As for the crystalline polyolefin resin, a polypropylene-type resin is preferable. The polypropylene-type resin, which is a thermoplastic resin obtained by polymerizing propylene in the presence of a catalyst, is a crystalline polymer having, for example, an isotactic or a syndiotactic structure or a copolymer of the crystalline polymer and a small amount of an α-olefin (for example, ethylene, 1-butene, 1-hexene, or 4-methyl-1-pentene).

Among such copolymers, a copolymer in which the MFR (in accordance with JIS K7210; 230° C.; and 2.16 kg load (21.18 N)) is from 0.1 g/10 min. to 100 g/10 min. and the crystallinity is from 20 to 70% is preferable.

On this occasion, when the MFR is unduly smaller than 0.1, flowability is deteriorated and, accordingly, a targeted moldability can not be obtained. Whereas, when the MFR is unduly larger than 100, a sufficient physical property cannot be obtained.

Further, in order to obtain a desired moldability or hardness, a polypropylene-type resin is indispensable. However, when the polypropylene-type resin is unduly large in amount, the hardness becomes high while, when the polypropylene-type resin is unduly small in amount, the flowability becomes deteriorated and, accordingly, it becomes difficult to perform injection molding.

Therefore, it is preferable that the crystalline polyolefin resin is contained in an amount of from 10 to 150 parts by weight every 100 parts by weight of the copolymer.

(Softening Agent)

As for the softening agent, a softening agent which is used in an ordinary rubber or thermoplastic elastomer is permissible so long as it is a non-aromatic softening agent having a kinetic viscosity at 40° C. of 300 m²/s or more. Examples of such softening agents include petroleumoil-type softening agents such as process oil, a lubricant and paraffin-type oil; and fatty oil-type softening agents such as castor oil, linseed oil, rapeseed oil, and cocoanut oil.

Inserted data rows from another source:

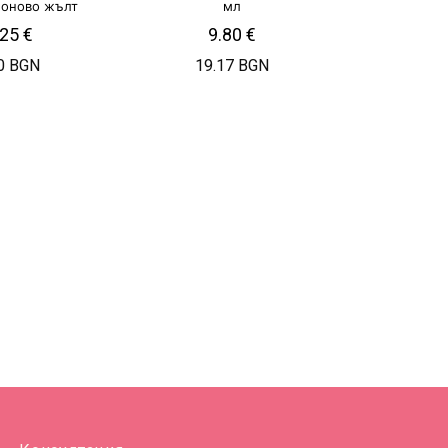
еоново жълт
мл
.25
€
9.80
€
0 BGN
19.17 BGN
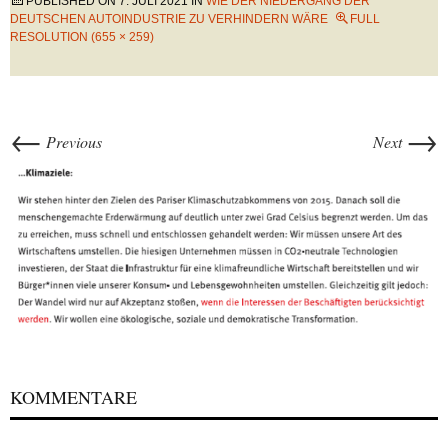
PUBLISHED ON
7. JULI 2021
IN
WIE DER NIEDERGANG DER
DEUTSCHEN AUTOINDUSTRIE ZU VERHINDERN WÄRE
FULL
RESOLUTION (655 × 259)
←
→
Previous
Next
KOMMENTARE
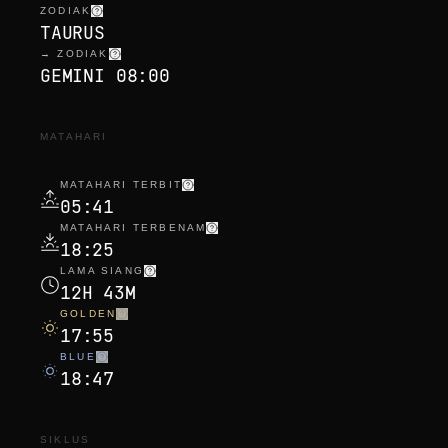
ZODIAK
TAURUS
→ ZODIAK
GEMINI 08:00
MATAHARI
MATAHARI TERBIT
05:41
MATAHARI TERBENAM
18:25
LAMA SIANG
12H 43M
GOLDEN
17:55
BLUE
18:47
SIKLUS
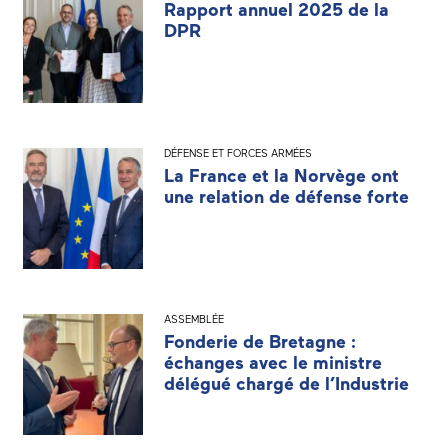
Rapport annuel 2025 de la
DPR
DÉFENSE ET FORCES ARMÉES
La France et la Norvège ont
une relation de défense forte
ASSEMBLÉE
Fonderie de Bretagne :
échanges avec le ministre
délégué chargé de l’Industrie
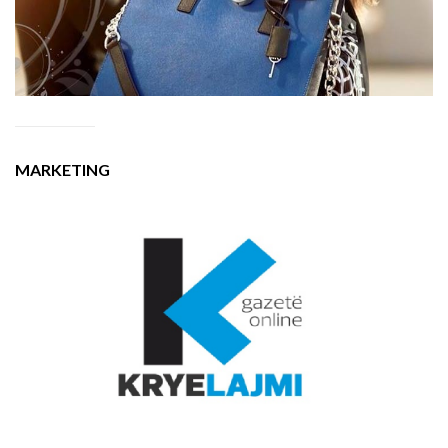
MARKETING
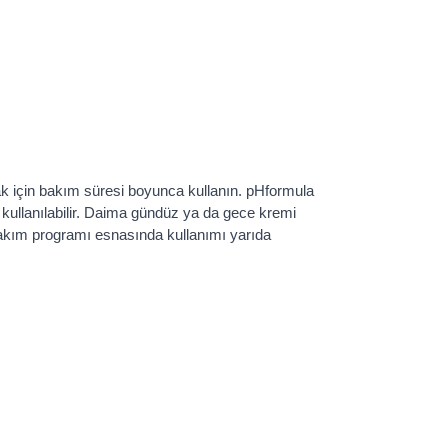
ak için bakım süresi boyunca kullanın. pHformula
z kullanılabilir. Daima gündüz ya da gece kremi
 bakım programı esnasında kullanımı yarıda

Further, when the kinetic viscosity of the softening agent is unduly low (100 mm²/s or less) , a material having a low molecular weight becomes large in amount which comes to be detected as an outgas.

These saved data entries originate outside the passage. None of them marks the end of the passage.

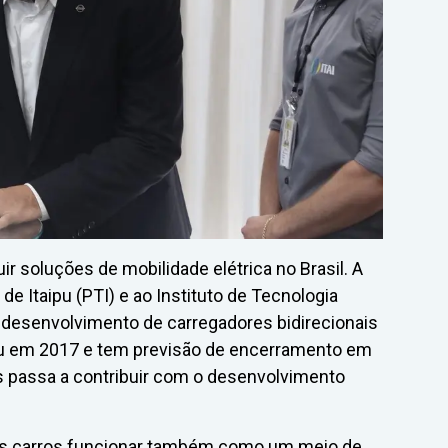
ir soluções de mobilidade elétrica no Brasil. A
e Itaipu (PTI) e ao Instituto de Tecnologia
no desenvolvimento de carregadores bidirecionais
çou em 2017 e tem previsão de encerramento em
os passa a contribuir com o desenvolvimento
aos carros funcionar também como um meio de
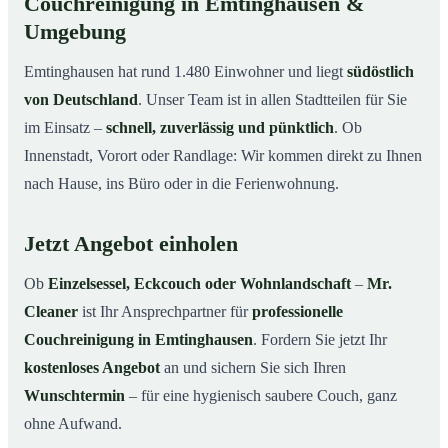
Couchreinigung in Emtinghausen &
Umgebung
Emtinghausen hat rund 1.480 Einwohner und liegt
südöstlich
von Deutschland
. Unser Team ist in allen Stadtteilen für Sie
im Einsatz –
schnell, zuverlässig und pünktlich
. Ob
Innenstadt, Vorort oder Randlage: Wir kommen direkt zu Ihnen
nach Hause, ins Büro oder in die Ferienwohnung.
Jetzt Angebot einholen
Ob
Einzelsessel, Eckcouch oder Wohnlandschaft
–
Mr.
Cleaner
ist Ihr Ansprechpartner für
professionelle
Couchreinigung in Emtinghausen
. Fordern Sie jetzt Ihr
kostenloses Angebot
an und sichern Sie sich Ihren
Wunschtermin
– für eine hygienisch saubere Couch, ganz
ohne Aufwand.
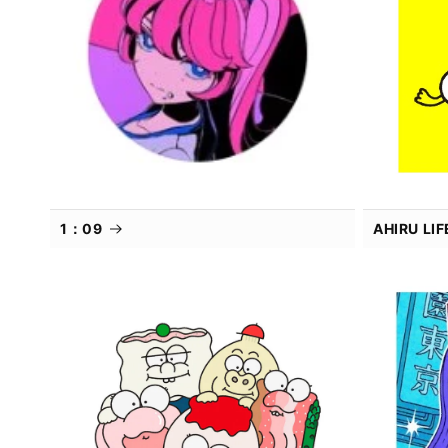
1：09
AHIRU L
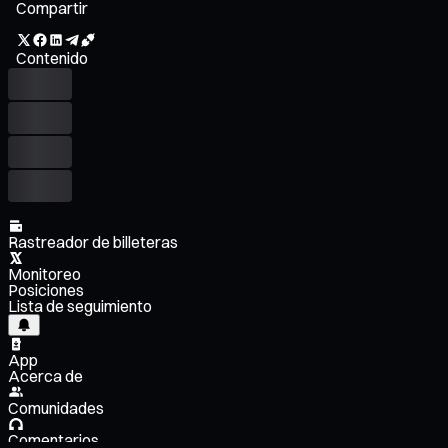
Compartir
Contenido
Rastreador de billeteras
Monitoreo
Posiciones
Lista de seguimiento
App
Acerca de
Comunidades
Comentarios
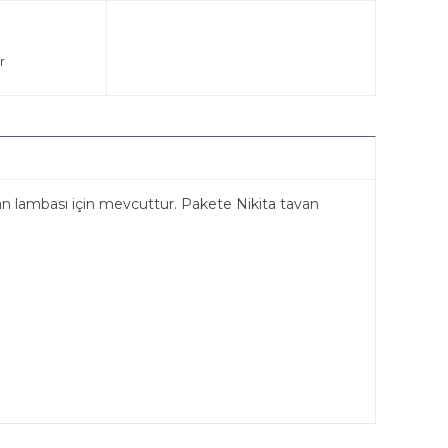
r
avan lambası için mevcuttur. Pakete Nikita tavan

Still further, when the softening agent is unduly large in amount, outgassing becomes large while, when it is unduly small in amount, it can not be adjusted to have a desired hardness; these cases are not favorable. A preferable amount of the softening agent is from 10 to 200 parts by weight.

(Organic Peroxide)

As for cross-linking agents, organic peroxides are primarily favorable. Examples of the organic peroxides include dicumyl peroxide, di-tert-butyl peroxide, 2,5-dimethyl-2,5-di(tert-butylperoxy)hexane benzoyl peroxide, cumyl peroxide, 1,3-di(tert-butylperoxy)isopropylbenzene, 2,5-dimethyl-2,5-di (tert-butylperoxy)hexane, m-toleyl peroxide, dipropyonyl peroxide. The organic peroxides are each used in the range of approximately from 0.1 to 10 parts by weight and, preferably, approximately from 0.5 to 8 parts by weight every 100 parts by weight of the copolymer rubber.

Further, when it becomes unduly larger than 10 parts by weight in amount, cross-linking becomes tight and, accordingly, elasticity (mainly, elongation) as the elastomer becomes small and, as a result, a function as a gasket is impaired. Still further, when it is unduly smaller than 0.1 part by weight in amount, the cross-linking is scarcely performed and, accordingly, compression set becomes large, namely, sealability becomes deteriorated.

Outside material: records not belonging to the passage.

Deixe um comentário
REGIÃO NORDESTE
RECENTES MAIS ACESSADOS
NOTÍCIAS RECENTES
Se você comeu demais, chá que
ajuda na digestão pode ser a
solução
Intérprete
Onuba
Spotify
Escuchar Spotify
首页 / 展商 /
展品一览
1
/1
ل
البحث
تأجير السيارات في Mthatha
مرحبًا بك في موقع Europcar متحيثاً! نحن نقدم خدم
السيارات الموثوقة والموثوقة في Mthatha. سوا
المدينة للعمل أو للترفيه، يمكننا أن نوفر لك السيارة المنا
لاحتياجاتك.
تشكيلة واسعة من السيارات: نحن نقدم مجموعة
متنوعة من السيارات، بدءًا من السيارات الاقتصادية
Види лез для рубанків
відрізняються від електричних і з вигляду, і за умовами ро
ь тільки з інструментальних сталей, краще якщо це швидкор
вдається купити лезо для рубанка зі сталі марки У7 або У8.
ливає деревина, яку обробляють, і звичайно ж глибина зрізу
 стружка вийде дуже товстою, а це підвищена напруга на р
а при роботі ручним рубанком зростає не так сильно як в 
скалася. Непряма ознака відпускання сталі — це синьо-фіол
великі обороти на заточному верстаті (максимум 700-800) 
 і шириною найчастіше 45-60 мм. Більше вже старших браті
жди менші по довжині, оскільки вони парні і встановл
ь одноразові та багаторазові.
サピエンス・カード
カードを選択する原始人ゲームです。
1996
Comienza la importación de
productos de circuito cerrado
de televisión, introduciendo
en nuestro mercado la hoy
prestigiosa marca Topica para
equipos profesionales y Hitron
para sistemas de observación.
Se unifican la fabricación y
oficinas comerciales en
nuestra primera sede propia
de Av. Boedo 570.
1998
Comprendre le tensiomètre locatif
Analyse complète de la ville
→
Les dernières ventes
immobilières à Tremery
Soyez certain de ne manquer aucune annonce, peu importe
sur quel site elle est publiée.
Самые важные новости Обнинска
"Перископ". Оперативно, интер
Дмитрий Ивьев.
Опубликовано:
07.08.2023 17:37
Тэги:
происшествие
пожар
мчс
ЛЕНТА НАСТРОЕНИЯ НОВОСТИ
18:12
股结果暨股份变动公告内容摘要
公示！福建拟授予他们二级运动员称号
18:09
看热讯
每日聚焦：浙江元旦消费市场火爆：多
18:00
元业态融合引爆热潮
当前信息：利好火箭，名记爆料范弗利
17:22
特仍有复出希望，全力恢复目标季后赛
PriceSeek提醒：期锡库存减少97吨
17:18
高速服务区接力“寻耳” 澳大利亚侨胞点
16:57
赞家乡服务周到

And, in the thermoplastic elastomer composition containing the aforementioned constituents according to the present embodiment, hardness measured by a type A durometer in accordance with JIS K6253 is adjusted to be from 30 to 70 degrees.

When the hardness is unduly larger than 70 degrees, a reaction force at the time of attaching the cover-integrated gasket into the main body becomes large and, accordingly, a cover deformation or the like is generated and, as a result, sealing can not be fully performed; hence, sealability as a gasket is inferior.

On the other hand, when the hardness becomes unduly smaller than 30 degrees, the outgassing becomes large. Further, it becomes necessary to pay attention to handling because it is likely to be broken or easy to be adhered. The most preferable hardness is from 40 to 60 degrees.

Still further, the hardness can be adjusted by changing an amount of the crystalline polyolefin resin to be compounded, or an amount of the non-aromatic softening agent to be compounded. Basically, the gasket can be harder by increasing the amount of the crystalline polyolefin resin to be compounded, while it can be softer by increasing the non-aromatic softening agent to be compounded and, therefore, by taking a well-balance between the aforementioned two incidents, a desired hardness can appropriately be adjusted.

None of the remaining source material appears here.